Articles

The Rising Belief in Miracles

Is the growing belief in the supernatural an a la carte counterfeit? 

01/8/25

John Stonestreet

Shane Morris

According to a recent report from statistician Ryan Burge, the belief in miracles has risen in recent years among the college-educated, the group most correlated with materialistic beliefs. In 1991, just 45% of Americans with a bachelor’s degree said they “definitely believe” in miracles. However, according to the U.S. government’s General Social Survey, that number climbed to 63% by 2018. The change was even more dramatic among those with graduate-level degrees. In 1991, a mere 30% of those with at least a master’s degree believed in miracles. By 2018, that number had jumped to 61%. 

Apparently, education is no longer the de-supernaturalizing influence it once was. In fact, those with higher education are as likely to believe in miracles as those without higher education. However, these surprising numbers are part of the larger story of Western secular society. 

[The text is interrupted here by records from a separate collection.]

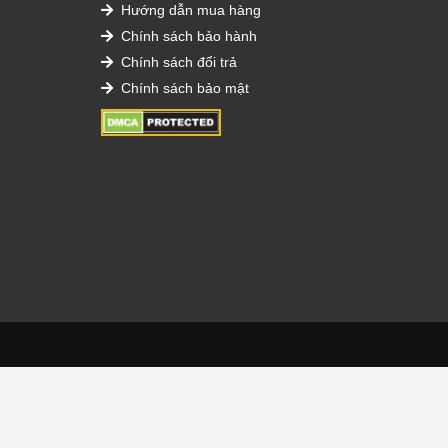
Hướng dẫn mua hàng
Chính sách bảo hành
Chính sách đổi trả
Chính sách bảo mật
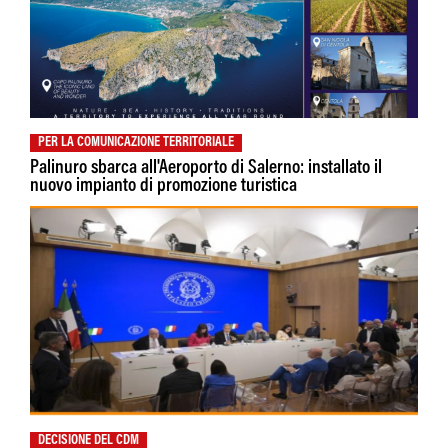
PER LA COMUNICAZIONE TERRITORIALE
Palinuro sbarca all'Aeroporto di Salerno: installato il
nuovo impianto di promozione turistica
DECISIONE DEL CDM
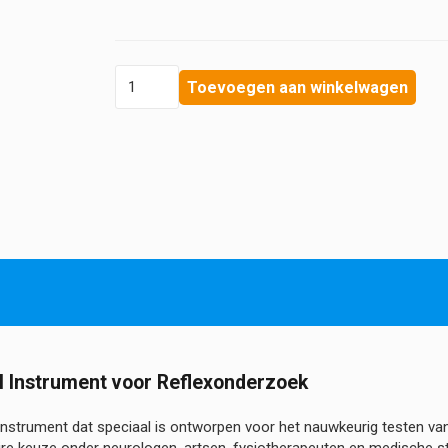
Reflexhamer
Toevoegen aan winkelwagen
-
Troemner
hoeveelheid
 Instrument voor Reflexonderzoek
nstrument dat speciaal is ontworpen voor het nauwkeurig testen van 
ire keuze onder neurologen, artsen, fysiotherapeuten en medische s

The standard prediction about the West has been that the growth and expansion of technology would continue to make us more secular, and that more secular would mean less belief in God and the supernatural. But, the percentage of atheists and agnostics in America has hardly budged, even among the group Burge refers to as the “non-religious.” Even the so-called “Great de-Churching” has not been a mass conversion to atheism, but rather an explosion of what sociologists call “nones,” people with no religion in particular.  

Making sense of this apparent contradiction requires rethinking what it means to be “secular.” For example, just as rejecting religion is not the same as rejecting the supernatural, so an increased openness to the supernatural should not be equated with religious revival. New York Times columnist Ross Douthat has suggested that the softening toward “signs and wonders” among college-educated Americans may simply reflect “the general resilience of supernaturalism.” This is not the same thing as embracing faith, Christian or otherwise. Put differently, there is such a thing as a secular spirituality, and that may be what we are seeing today.  

In the middle of the twentieth century, the eminent sociologist Peter Berger proposed the “secularization thesis.” He speculated that as societies advanced into the modern, scientific age, religion would lose its grip on people. In its place would be a secularism that, among other things, was marked by a rejection of anything supernatural.  

Decades later, Berger renounced this thesis, recognizing the resilience of religion. For example, the world had become more religious, not less. Christianity is projected to number 2.7 billion or 33.8% of the world’s population soon, while atheism and the non-religious are declining as a percentage of world population 

In this sense, the West is an outlier. However, it’s not clear that Berger’s self-rejected thesis was wrong. More than 25 years ago, another observer argued that the form of secularism overtaking our society wasn’t Dawkins-style materialism. Rather, it was the tendency to think about the world and to live not as if God does not exist, but as if He were largely irrelevant. In his book The Way of the Modern World, Dr. Craig Gay suggested that our modern, consumeristic and, yes, secular world elevated convenience, control, and choice above all other values. Thus, we may still “believe” in God and want spirituality, but our approach mimics shopping or eating at a buffet, in which we pick and choose what we like rather than relying on the authority of Scriptures, traditions, or creeds.  

In this view, the West is as deeply secular about spirituality as about technology, politics, or anything else. An example is the disturbing video that recently went viral which portrayed white-collar Americans on an ayahuasca retreat in Central America. Spiritual tourism is big business, and these tourists, sitting in the dirt violently vomiting from hallucinogenic drugs while local guides wiped their chins, were willing to pay for their manufactured “miracle.”  

The growth of spiritual secularism, or secular spiritualism, does not disprove the secularization thesis, but it does reframe it. To be clear, the understanding of spirituality that has emerged in the West is as far from Christian as the non-spirituality that was predicted. The mixing and matching approach suits customers who believe they are in charge, and that the right techniques will give them the convenience, control, and choice Gay described, even beyond the physical world.  

Some, including higher profile former secularists, are by God’s grace finding the One who is the Truth and actually in charge of the universe. Others are finding themselves, in this increasingly popular marketplace of secular spirituality, deep in pagan darkness, subjected to forces they can’t possibly understand, let alone command. Which is why the increased openness to miracles among educated Americans is mixed news.   

Secular spirituality is far from revival. Christians know of these other forces capable of counterfeit “miracles” but that lead away from the Way, the Truth, and the Life. This should cause us to cry out for mercy for those who are being deceived.